399 - Speculative execution #323

mpenick · 2016-09-21T23:51:00Z

No description provided.

…tions

stamhankar999

I had a few questions/nits. Let's address those, but overall it looks great.

stamhankar999 · 2016-10-05T21:45:48Z

examples/perf/perf.c

-  cass_future_wait(close_future);
-  cass_future_free(close_future);
  cass_cluster_free(cluster);
+  cass_session_free(session);


Should the session be freed before the cluster that presumably owns it?

It doesn't matter. Session copies what it needs from cluster. In general the driver API uses the pattern "const *" for a parameter when it's going to either copy or keep a const reference to the object.

stamhankar999 · 2016-10-06T00:13:22Z

src/cluster.cpp

+
+CassError cass_cluster_set_no_speculative_execution_policy(CassCluster* cluster) {
+  cluster->config().set_speculative_execution_policy(
+        new cass::NoSpeculativeExecutionPolicy());


Would it make sense to have a singleton NoSpeculativeExecutionPolicy that can be set into any cluster object?

In general, the driver avoids allocating memory during static initialization (Actually, we try to avoid any sort of complex static initialization) The main reason being that it prevents up from using a custom allocator to make those allocations when the default allocator is overridden. We've had several users ask for this feature: https://datastax-oss.atlassian.net/browse/CPP-360

A potentially better optimization is to keep returning the same instance of NoSpeculativeExecutionPlan (vs policy) since it is allocated for every request. I've attempted to do this (using custom operator new and operator delete) without luck because multiple threads attempt to write the vtable simultaneously. In the end, that tiny allocation doesn't add very much overhead because is likely cached in the allocator anyway.

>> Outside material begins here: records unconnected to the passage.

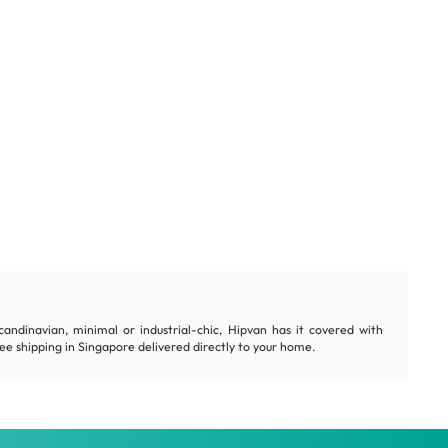
andinavian, minimal or industrial-chic, Hipvan has it covered with
e shipping in Singapore delivered directly to your home.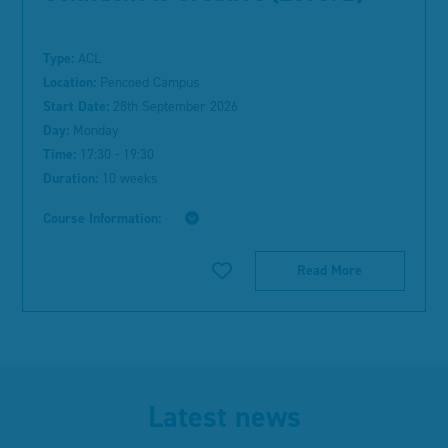
Type:
ACL
Location:
Pencoed Campus
Start Date:
28th September 2026
Day:
Monday
Time:
17:30 - 19:30
Duration:
10 weeks
Course Information:
Read More
Latest news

Agreed, not a huge deal here. That said, you could create a NoSpeculativeExecutionPlan data member in NoSpeculativeExecutionPolicy's constructor and return that one plan object anytime a user asks for a plan from this policy object. So, you won't have one NoSpeculativeExecutionPlan object in the whole application, but rather O(# NoSpeculativeExecutionPolicy objects), which is still better than O(# active requests). In fact, most of the time you'll only have one cluster object, so # of NoSpeculativeExecutionPolicy is often 1.

That can't be done because the calling code is responsible for deleting the plan and would incorrectly delete the shared instance. We could use a ref-counted object for plans or figure out some custom allocation solution as I attempted before, but I think it's overkill.

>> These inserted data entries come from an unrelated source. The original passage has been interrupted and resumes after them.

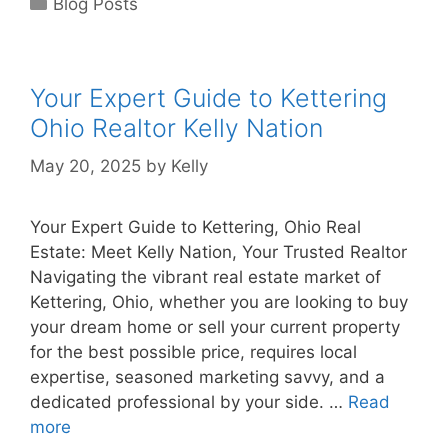
Blog Posts
Your Expert Guide to Kettering
Ohio Realtor Kelly Nation
May 20, 2025
by
Kelly
Your Expert Guide to Kettering, Ohio Real
Estate: Meet Kelly Nation, Your Trusted Realtor
Navigating the vibrant real estate market of
Kettering, Ohio, whether you are looking to buy
your dream home or sell your current property
for the best possible price, requires local
expertise, seasoned marketing savvy, and a
dedicated professional by your side. …
Read
more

Agreed; not worth the trouble if it's even remotely non-trivial.

stamhankar999 · 2016-10-06T16:49:20Z

src/io_worker.cpp

+bool IOWorker::execute(const RequestHandler::Ptr& request_handler) {
+  request_handler->inc_ref(); // Queue reference
+  if (!request_queue_.enqueue(request_handler.get())) {
+    request_handler->dec_ref();


I notice several object types in the driver are ref-counted, which makes sense so that objects can be shared indiscriminately and only cleaned up when the last ref is lost. However, imo having the "user level code" be responsible for incrementing and decrementing the ref-count as objects are shared leaves room for developer error. Have you considered passing shared-refs by value and have the increment/decrement count logic in the constructor/destructor? I understand there's a cost to that -- constructing and destroying intermediate copies, but I think implementing in that way also makes you resilient to uncaught exceptions. For example, in the above code, if enqueue could potentially throw an exception, the request-handler ref-count will not be decreased.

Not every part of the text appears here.